Visuel, original, irrévérencieux, mais aussi plus sombre qu’on aurait pu s’y attendre, le Candide proposé par Vincent Boussard, à l’Opéra de Lausanne, a bien des atouts pour faire rire, autant que pour interroger.

Les chanteurs évoluent dans un décor unique aux murs blancs, où se trouvent, tour à tour, une table, une baignoire, un carton dans lequel les personnages disparaissent comme par magie, plusieurs lits, mais aussi une porte à l’avant-scène, qui permet de figurer le passage d’un lieu à un autre. Le chœur, quant à lui, surplombant le plateau, reste présent presque sans interruption.

Car l’action se déroule sous l’œil aiguisé de témoins, qui n’appartiennent pas seulement à un autre espace, mais aussi à un autre temps : les splendides costumes de Christian Lacroix rattachent, en effet, les choristes au XVIIIe, tandis que les héros portent des tenues plus contemporaines. Comme si le siècle de Voltaire observait le monde actuel et y voyait, finalement, ses propres problématiques se répéter.

Frappante visuellement, et ne manquant pas d’un certain esthétisme, la mise en scène de Vincent Boussard insiste sur l’actualité des œuvres de Voltaire et de Bernstein, à travers la voix du Narrateur. Élégant, caustique, l’acteur britannique Mike Winter brode longuement, en début de spectacle, autour du livret. Il parvient à créer la connivence nécessaire avec les spectateurs, bien que le comique du premier acte se délite au fil de la soirée, et que la mise en scène ne s’interdise ni humour noir, ni irrévérence, ni même certaines provocations.

Loin d’être une pure comédie, la lecture de Vincent Boussard montre des personnages dont les épreuves émoussent l’optimisme, non en les rendant plus sages, mais en les menant progressivement vers la folie. Ainsi, c’est dans un hôpital psychiatrique que se clôt l’œuvre, Candide et Cunegonde étant les seuls à parvenir à en sortir – le prix à payer étant de renier la philosophie de Pangloss.

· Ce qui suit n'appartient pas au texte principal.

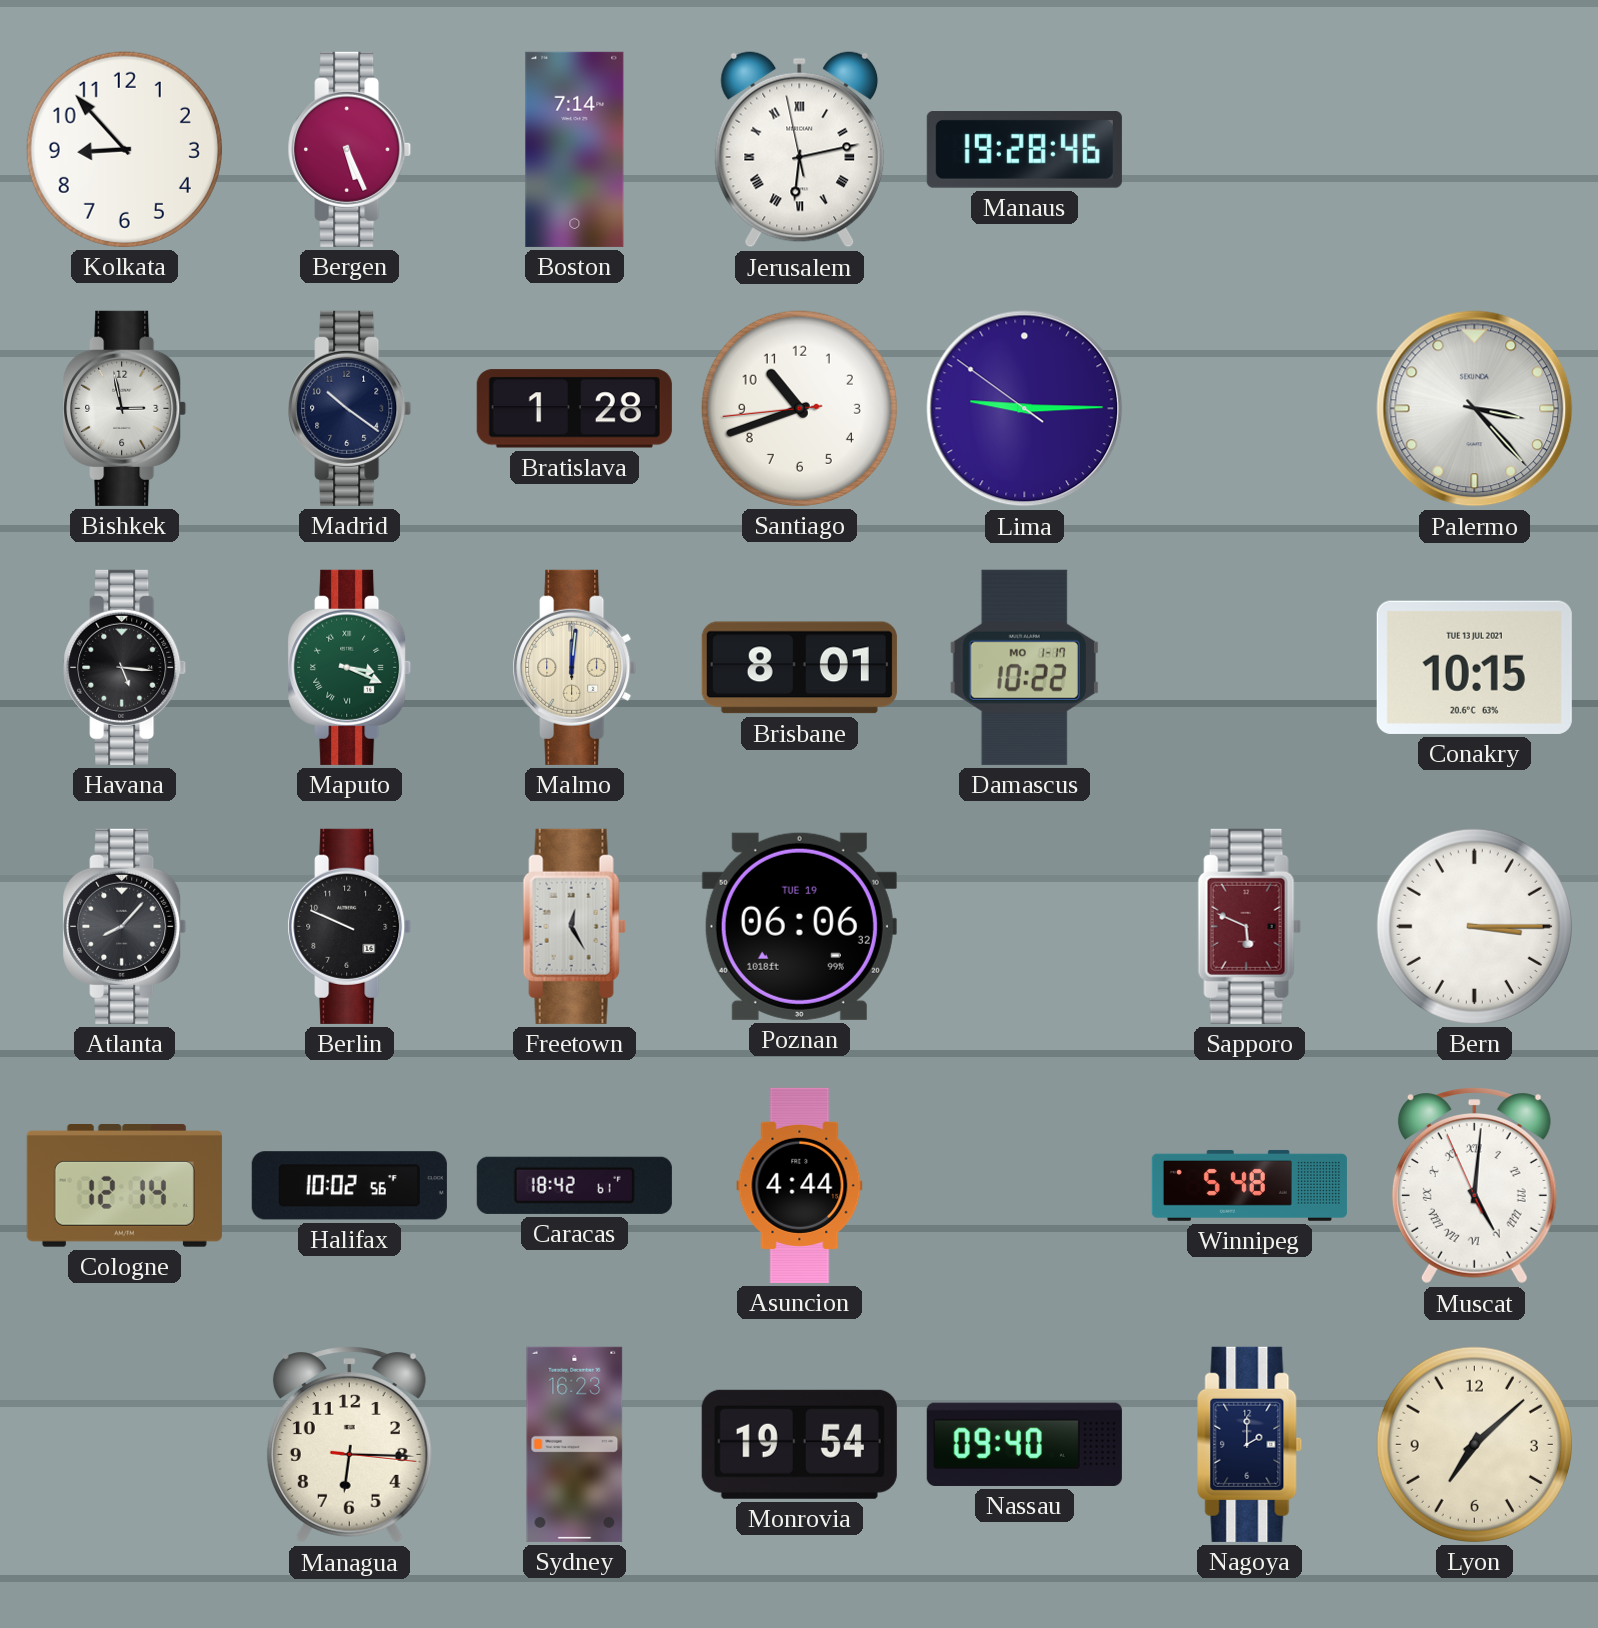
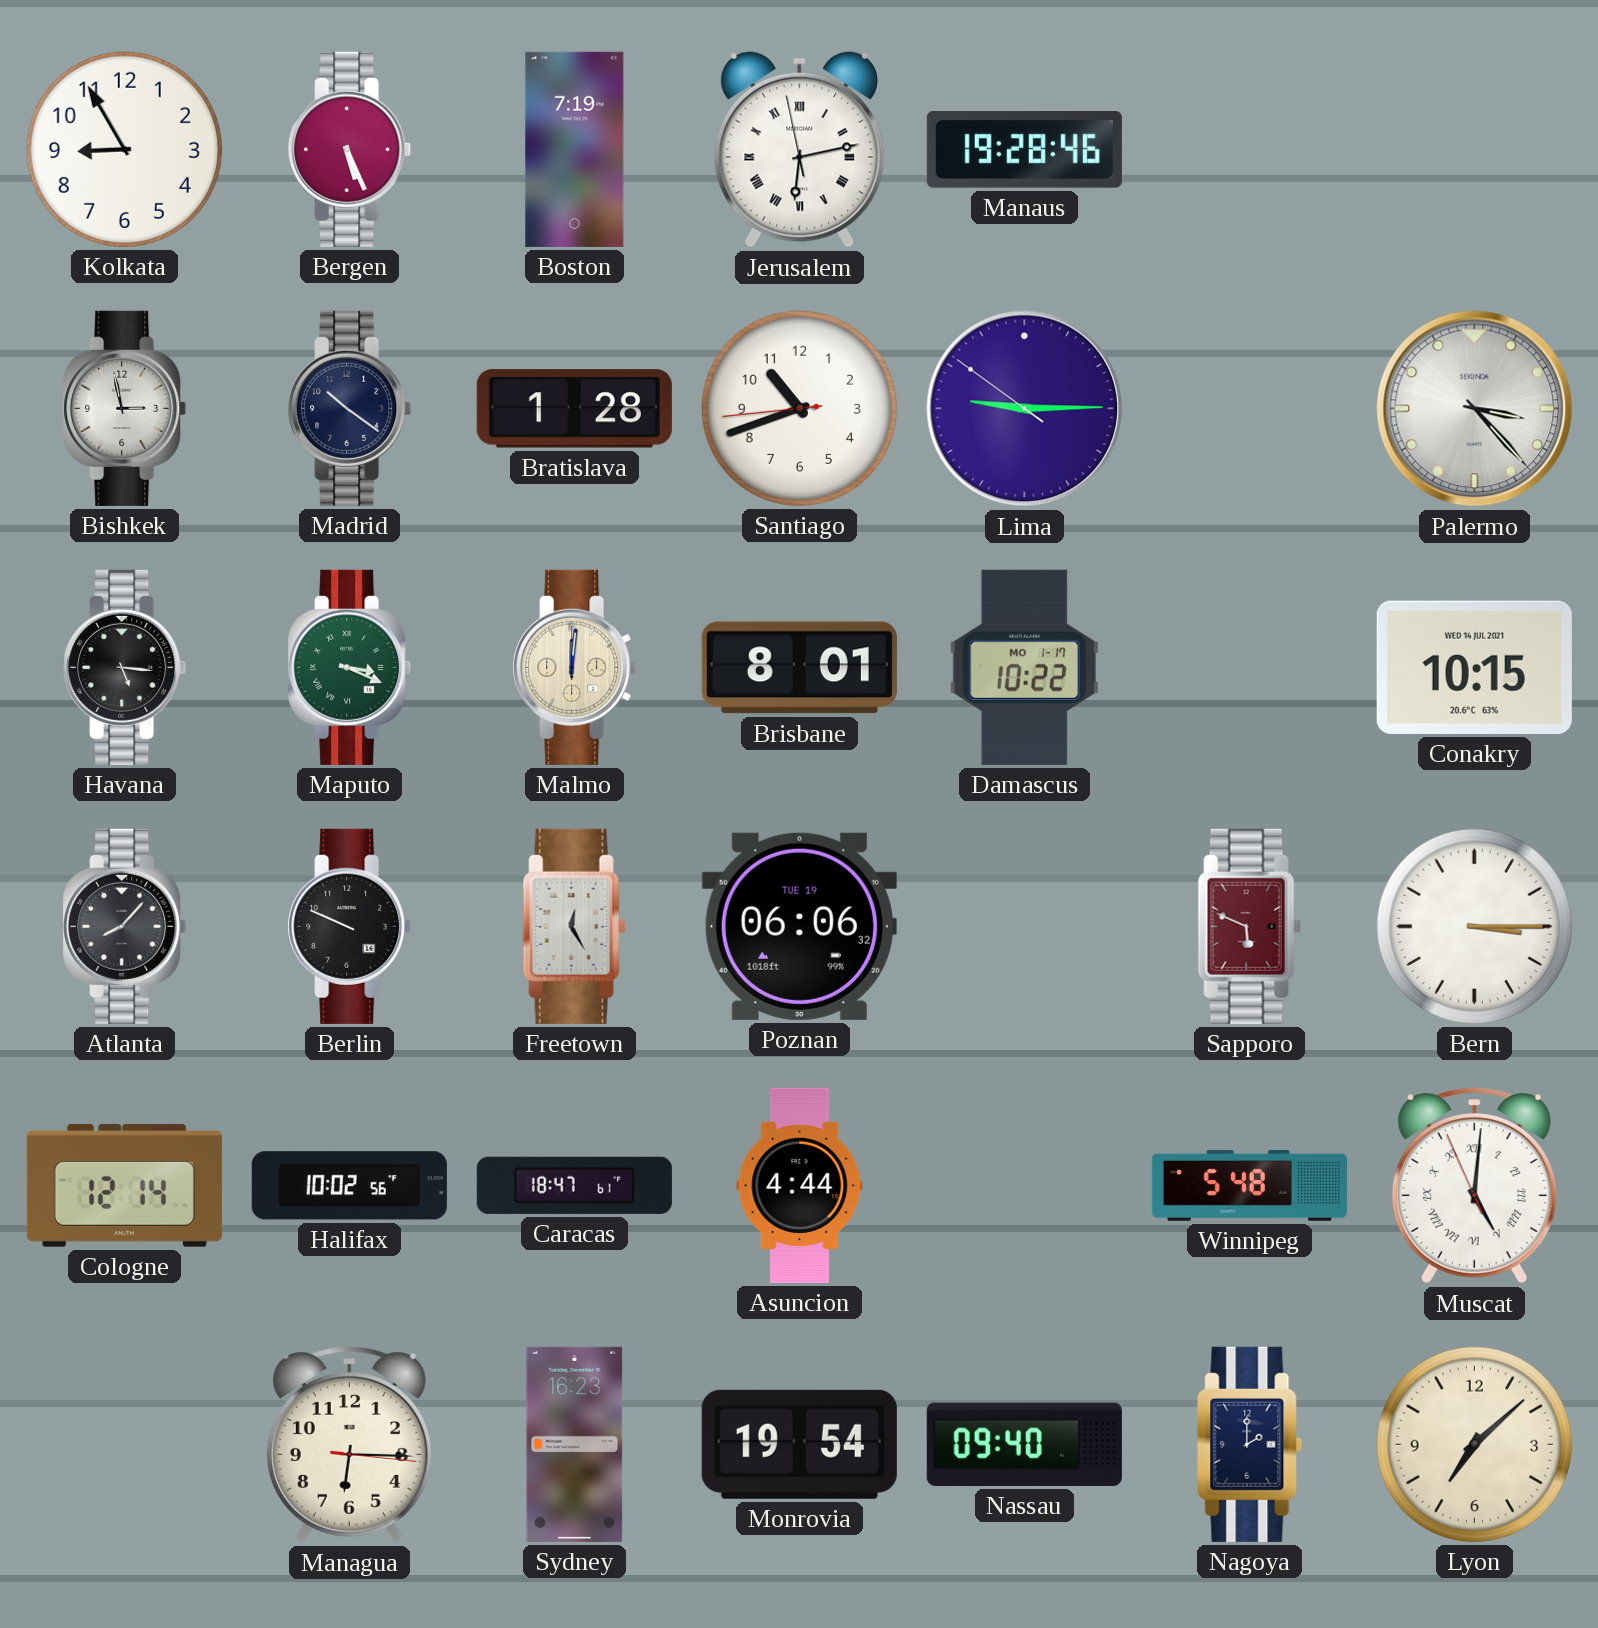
Kolkata: 8:53 -> 8:55
Boston: 7:14 -> 7:19
Conakry date: TUE 13 JUL 2021 -> WED 14 JUL 2021
Caracas: 18:42 -> 18:47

Dans le rôle-titre, le ténor américain Miles Mykkanen fait entendre une voix sonore, bien projetée, et incarne parfaitement la candeur du héros, mêlant joyeuse naïveté, doute et chagrin. La Cunegonde de Marie Lys est, au contraire, toujours dans l’action, victime des événements. La soprano suisse fait preuve d’une belle solidité vocale, autant que d’une vraie agilité scénique – son « Glitter and Be Gay », où elle est littéralement suspendue, en est la preuve.

La Vieille Dame d’Anna Steiger parvient à s’imposer, de même que la Paquette burlesque de Béatrice Nani ; et si Pangloss n’a pas une place prépondérante dans cette production, Franco Pomponi lui donne un relief comique, tout comme à Martin. Joël Terrin et Stuart Patterson sont, quant à eux, un Maximilian et un Gouverneur impeccables, qui tirent leur épingle du jeu, de même que les petits rôles, très bien tenus.

Musicalement, la grande réussite de la soirée reste, cependant, le Chœur de l’Opéra de Lausanne : conférant une dimension résolument opératique à cette « comic operetta », le son est dense, rayonnant, et chaque choriste s’investit pleinement dans l’action. L’Orchestre de Chambre de Lausanne s’empare, lui aussi, de l’ouvrage, privilégiant l’efficacité théâtrale et l’homogénéité des pupitres.

La direction du chef américain Gavriel Heine aurait pu gagner à donner davantage de relief rythmique à la partition, jouée ici dans sa version révisée, créée par le Scottish Opera, à Glasgow, en 1988, deux ans avant la disparition du compositeur. Mais l’ensemble est enlevé, n’excluant pas des moments plus lyriques, notamment dans les dernières pages de l’œuvre.